My face was resting on the steering-wheel, but I didn't seem to have hit it hard. I grabbed for my door handle, had to kick it open, and pitched out on to the road, spilling maps, Mauser, and spare magazine from the open briefcase as I went.

I heard Harvey tumble out of the other side.

Lying flat in a puddle of broken glass, I was covered on three sides by the Citroen, the six-foot rock wall beside the road, and one of the Renaults which had got knocked aside and ended up just behind us. Under the Citroen, I could see Harvey flat against the wall on his side.

He looked across, and said: 'Cover above me.'

I said: 'Yes,' and then looked to see what he was talking about.
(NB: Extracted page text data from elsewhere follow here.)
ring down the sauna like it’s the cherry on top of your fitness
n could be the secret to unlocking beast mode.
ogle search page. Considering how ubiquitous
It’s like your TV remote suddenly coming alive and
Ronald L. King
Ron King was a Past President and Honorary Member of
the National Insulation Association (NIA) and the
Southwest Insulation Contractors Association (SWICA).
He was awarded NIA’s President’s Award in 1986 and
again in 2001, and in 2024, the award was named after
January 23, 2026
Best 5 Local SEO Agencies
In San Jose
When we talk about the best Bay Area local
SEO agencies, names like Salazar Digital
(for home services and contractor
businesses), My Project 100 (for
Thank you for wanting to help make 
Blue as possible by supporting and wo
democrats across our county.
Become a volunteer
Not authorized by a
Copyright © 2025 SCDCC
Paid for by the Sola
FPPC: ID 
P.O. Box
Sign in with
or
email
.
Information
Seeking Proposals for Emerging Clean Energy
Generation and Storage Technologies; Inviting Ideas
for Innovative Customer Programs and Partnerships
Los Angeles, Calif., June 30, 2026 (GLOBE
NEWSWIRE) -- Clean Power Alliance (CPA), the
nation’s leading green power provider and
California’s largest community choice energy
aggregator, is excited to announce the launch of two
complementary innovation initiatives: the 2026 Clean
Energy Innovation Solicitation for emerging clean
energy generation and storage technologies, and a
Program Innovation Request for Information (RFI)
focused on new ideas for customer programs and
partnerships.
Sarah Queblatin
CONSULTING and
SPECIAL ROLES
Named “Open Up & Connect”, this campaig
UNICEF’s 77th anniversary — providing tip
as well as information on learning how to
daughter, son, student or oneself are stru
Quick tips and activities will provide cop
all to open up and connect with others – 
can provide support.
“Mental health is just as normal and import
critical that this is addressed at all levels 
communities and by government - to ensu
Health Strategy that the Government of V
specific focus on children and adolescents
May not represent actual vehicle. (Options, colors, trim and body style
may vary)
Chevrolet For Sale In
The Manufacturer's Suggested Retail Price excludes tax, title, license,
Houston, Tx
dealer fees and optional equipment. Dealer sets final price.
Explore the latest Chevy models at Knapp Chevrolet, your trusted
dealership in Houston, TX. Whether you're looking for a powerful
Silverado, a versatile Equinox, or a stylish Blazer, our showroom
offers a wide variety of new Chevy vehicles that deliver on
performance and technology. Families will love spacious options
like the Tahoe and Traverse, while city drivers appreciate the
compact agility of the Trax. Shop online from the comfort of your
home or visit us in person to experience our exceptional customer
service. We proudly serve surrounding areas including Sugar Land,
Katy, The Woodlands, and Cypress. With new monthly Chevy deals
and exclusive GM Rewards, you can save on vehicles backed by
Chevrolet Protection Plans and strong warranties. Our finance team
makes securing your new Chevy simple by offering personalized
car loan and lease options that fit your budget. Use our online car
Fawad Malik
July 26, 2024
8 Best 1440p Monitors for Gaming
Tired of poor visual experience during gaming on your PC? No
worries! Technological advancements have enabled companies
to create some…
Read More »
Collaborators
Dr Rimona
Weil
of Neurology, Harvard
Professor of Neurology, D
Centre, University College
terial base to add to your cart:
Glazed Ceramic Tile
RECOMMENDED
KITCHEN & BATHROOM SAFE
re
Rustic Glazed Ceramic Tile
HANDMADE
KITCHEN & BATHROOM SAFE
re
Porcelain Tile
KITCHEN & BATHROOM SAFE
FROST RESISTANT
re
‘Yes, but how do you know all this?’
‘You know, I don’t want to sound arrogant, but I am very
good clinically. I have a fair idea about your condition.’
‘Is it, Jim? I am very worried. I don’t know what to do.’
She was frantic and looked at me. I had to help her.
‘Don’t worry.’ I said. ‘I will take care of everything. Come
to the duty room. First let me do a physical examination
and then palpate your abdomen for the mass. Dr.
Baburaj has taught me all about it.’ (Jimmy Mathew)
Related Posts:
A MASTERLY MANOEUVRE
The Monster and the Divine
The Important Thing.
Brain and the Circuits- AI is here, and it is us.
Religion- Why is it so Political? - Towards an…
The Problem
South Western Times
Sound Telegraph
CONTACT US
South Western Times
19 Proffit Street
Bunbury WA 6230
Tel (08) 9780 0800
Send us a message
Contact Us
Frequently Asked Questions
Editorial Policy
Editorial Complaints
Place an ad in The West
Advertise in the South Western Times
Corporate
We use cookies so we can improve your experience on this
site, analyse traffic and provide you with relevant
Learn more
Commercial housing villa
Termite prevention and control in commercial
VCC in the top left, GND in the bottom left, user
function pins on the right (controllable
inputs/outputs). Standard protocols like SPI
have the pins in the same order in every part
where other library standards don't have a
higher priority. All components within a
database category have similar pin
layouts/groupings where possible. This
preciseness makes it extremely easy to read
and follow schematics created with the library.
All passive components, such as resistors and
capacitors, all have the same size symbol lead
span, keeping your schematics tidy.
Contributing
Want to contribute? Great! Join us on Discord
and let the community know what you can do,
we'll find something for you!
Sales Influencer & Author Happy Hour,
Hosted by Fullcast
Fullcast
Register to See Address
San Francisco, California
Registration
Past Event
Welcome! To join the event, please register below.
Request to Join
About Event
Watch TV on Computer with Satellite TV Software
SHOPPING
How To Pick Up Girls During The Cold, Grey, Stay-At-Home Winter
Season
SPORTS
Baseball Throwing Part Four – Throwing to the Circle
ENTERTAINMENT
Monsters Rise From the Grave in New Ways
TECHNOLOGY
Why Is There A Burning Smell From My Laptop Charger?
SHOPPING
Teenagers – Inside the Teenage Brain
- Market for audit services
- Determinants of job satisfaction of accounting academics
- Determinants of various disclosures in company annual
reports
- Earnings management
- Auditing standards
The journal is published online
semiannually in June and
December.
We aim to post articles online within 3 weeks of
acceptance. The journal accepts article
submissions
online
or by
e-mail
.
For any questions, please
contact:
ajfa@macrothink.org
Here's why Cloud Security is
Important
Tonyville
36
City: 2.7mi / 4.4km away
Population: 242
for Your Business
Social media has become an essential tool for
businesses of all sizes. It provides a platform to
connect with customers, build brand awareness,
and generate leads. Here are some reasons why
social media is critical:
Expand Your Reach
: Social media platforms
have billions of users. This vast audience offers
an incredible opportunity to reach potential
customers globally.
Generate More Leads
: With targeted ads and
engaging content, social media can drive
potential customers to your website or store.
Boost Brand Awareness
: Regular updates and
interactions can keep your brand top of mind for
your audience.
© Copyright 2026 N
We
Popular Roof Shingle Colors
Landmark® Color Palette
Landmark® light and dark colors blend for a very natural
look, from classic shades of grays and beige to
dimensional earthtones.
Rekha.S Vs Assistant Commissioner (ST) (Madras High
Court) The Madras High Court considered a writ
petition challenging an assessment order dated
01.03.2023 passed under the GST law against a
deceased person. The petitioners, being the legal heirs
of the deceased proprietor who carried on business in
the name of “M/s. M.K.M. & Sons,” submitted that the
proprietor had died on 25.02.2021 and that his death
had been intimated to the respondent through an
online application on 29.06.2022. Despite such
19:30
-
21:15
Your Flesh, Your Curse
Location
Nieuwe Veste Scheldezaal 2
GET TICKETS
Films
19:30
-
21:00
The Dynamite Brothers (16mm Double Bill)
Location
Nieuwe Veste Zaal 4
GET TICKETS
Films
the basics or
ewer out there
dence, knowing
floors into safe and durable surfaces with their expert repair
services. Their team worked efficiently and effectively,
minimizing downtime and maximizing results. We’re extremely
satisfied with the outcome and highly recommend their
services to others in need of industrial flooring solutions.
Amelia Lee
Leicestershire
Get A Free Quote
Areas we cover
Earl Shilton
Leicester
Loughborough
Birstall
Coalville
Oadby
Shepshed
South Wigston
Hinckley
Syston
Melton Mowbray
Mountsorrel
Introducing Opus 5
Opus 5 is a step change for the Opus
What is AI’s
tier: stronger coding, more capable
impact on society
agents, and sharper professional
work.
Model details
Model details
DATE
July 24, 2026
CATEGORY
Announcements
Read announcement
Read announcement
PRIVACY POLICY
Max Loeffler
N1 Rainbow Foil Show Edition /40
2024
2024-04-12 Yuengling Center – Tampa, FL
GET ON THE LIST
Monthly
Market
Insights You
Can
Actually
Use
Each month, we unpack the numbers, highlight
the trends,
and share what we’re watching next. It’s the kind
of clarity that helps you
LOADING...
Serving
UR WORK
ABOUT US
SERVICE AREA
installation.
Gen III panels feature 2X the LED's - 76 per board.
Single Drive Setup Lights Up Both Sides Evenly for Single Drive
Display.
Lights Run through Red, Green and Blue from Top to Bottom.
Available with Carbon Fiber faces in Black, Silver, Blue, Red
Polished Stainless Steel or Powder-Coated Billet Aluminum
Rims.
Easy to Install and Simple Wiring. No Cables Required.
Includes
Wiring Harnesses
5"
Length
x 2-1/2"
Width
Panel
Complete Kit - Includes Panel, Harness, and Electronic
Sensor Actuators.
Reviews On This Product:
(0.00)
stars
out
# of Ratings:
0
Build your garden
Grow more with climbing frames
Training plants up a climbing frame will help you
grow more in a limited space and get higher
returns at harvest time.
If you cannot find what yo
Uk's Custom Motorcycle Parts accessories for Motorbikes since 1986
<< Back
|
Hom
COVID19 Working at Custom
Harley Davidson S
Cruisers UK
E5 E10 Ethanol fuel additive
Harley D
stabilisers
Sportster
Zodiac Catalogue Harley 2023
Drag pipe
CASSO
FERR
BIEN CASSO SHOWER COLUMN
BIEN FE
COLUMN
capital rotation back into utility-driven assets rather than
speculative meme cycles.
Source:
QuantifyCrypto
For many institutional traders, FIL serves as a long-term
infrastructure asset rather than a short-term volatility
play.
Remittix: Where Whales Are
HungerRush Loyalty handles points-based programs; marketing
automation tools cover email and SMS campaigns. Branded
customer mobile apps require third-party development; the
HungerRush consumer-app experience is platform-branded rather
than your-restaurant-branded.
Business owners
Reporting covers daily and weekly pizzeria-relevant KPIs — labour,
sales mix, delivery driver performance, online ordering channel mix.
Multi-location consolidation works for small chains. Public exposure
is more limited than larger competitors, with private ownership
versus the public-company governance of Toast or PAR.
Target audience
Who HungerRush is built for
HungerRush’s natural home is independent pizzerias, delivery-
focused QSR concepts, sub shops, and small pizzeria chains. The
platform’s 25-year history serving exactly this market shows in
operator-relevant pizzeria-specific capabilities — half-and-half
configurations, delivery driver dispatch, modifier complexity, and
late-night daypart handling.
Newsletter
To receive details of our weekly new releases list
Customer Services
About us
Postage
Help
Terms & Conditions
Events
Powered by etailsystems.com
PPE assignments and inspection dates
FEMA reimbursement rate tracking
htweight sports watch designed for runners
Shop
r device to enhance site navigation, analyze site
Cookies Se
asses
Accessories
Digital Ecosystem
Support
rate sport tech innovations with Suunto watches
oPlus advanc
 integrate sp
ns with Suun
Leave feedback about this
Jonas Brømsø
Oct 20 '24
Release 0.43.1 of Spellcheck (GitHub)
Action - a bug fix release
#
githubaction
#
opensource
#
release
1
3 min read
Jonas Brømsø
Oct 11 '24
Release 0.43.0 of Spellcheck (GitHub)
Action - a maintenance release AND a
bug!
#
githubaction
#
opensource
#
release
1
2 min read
They'd planned a good ambush, in a place I should have remembered and worried about. The rock walls of the cutting meant we couldn't have swerved, and couldn't jump off the road once we'd hit the Renaults. Then we'd have been trapped in one precise spot, with them waiting up on the banks on either side to blaze away.

But by hitting the Renaults as hard as I could, I'd shifted the whole scene several yards: now they'd have to move before they could shoot.

But we were still trapped inside the cutting – and they were still on the banks above us.

A gun banged over my head and a shot crunched into the Citroën's roof. Harvey fired back. The steepness of the wall meant the people on my side couldn't get at me; Harvey's side couldn't get at him. We would be shooting across, over each other's heads.

Suddenly somebody stuck his head and gun up from the rocks on the bank above Harvey and loosed off two shots in my direction. Broken shale clattered down the rock wall behind me. I ducked, and grabbed for the Mauser, clipped the holster on as a butt, and switched the button to Automatic.